'The Blacklist' Season 7 Villain 'Will Stop at Nothing to Get What She Wants,' Producers Warn (Exclusive)

The Blacklist
NBC

Executive producers Jon Bokenkamp and John Eisendrath preview Friday's return: 'The stakes couldn't be higher.'

Did Reddington finally meet his match on The Blacklist?

On Friday's season seven premiere, Liz and the team race against the clock to rescue Raymond "Red" Reddington (James Spader) from Liz's once-presumed-dead mother, Katarina Rostova (Laila Robins), after she drugged her former lover and dragged him into an unmarked van in Paris before he could warn her about an assassination attempt on her life. Katarina's master plan is largely a mystery. What does she want with Red? What is she going to do with him? How will the task force get to him? Will her estranged daughter, Liz (Megan Boone), find out who she really is? Alone in hostile territory and unsure of who to trust, how is Red going to get out of this one with his hands literally tied behind his back?

"Is Katarina going to get what she wants or is she not going to get what she wants and go into the wind? We decided that she's the ultimate bad guy on our show," executive producer John Eisendrath tells ET. "She's the personification of this great spy we've talked about for seven years. She's the Big Bad for the season."

While Katarina is a character that's familiar to viewers (her roller-coaster backstory having been explored in previous seasons), this Katarina is far more formidable than the one established in the past -- and she's ready to beat Red at his own game. The power she yields, due to her connection with Red and Liz, will be a chip she'll play to her advantage.

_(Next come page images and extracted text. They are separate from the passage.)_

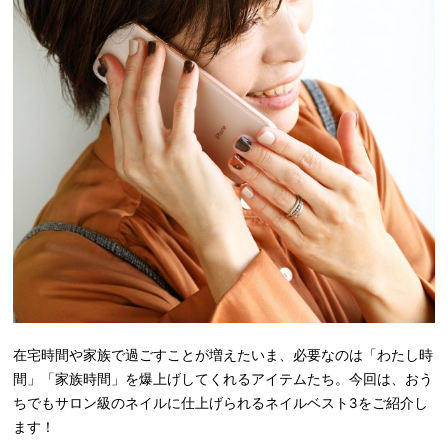
在宅時間や家族で過ごすことが増えたいま、必要なのは「わたし時
間」「家族時間」を爆上げしてくれるアイテムたち。今回は、おう
ちでもサロン級のネイルに仕上げられるネイルベスト3をご紹介し
ます！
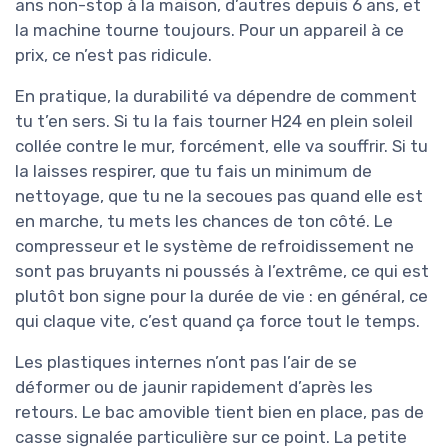
ans non-stop à la maison, d’autres depuis 6 ans, et
la machine tourne toujours. Pour un appareil à ce
prix, ce n’est pas ridicule.
En pratique, la durabilité va dépendre de comment
tu t’en sers. Si tu la fais tourner H24 en plein soleil
collée contre le mur, forcément, elle va souffrir. Si tu
la laisses respirer, que tu fais un minimum de
nettoyage, que tu ne la secoues pas quand elle est
en marche, tu mets les chances de ton côté. Le
compresseur et le système de refroidissement ne
sont pas bruyants ni poussés à l’extrême, ce qui est
plutôt bon signe pour la durée de vie : en général, ce
qui claque vite, c’est quand ça force tout le temps.
Les plastiques internes n’ont pas l’air de se
déformer ou de jaunir rapidement d’après les
retours. Le bac amovible tient bien en place, pas de
casse signalée particulière sur ce point. La petite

"We've seen Lotte Verbeek play young Katarina and Laila Robins brings to it not only a very formidable, dangerous spy element but she also brings to the character a real vulnerability, which speaks to everything she's going through. How personal this is to her," executive producer Jon Bokenkamp says to ET. "It's not just a Big Bad who wants something from Reddington and is going to put the screws to his thumbs, this is somebody where it pains her to do this to Reddington, despite the rift that has happened between them."

"Whatever it is that has gone wrong -- and it went terribly wrong," Bokenkamp points out, "is something she lives with day after day and she's finally hit this point where she's not going to live in the shadows. She's not going to stand back and watch and take instructions. She is going to flip back into operator mode and take destiny into her own hands. I think you can see an incredibly formidable, incredibly dangerous, incredibly wounded woman who is going to stop at nothing to get what she wants."

NBC

Whatever plan Katarina has concocted is something that will be unraveled gradually as the season progresses, but know that there is an endgame at play. And getting Red out of his, um, situation, won't be an easy task for Liz and the task force.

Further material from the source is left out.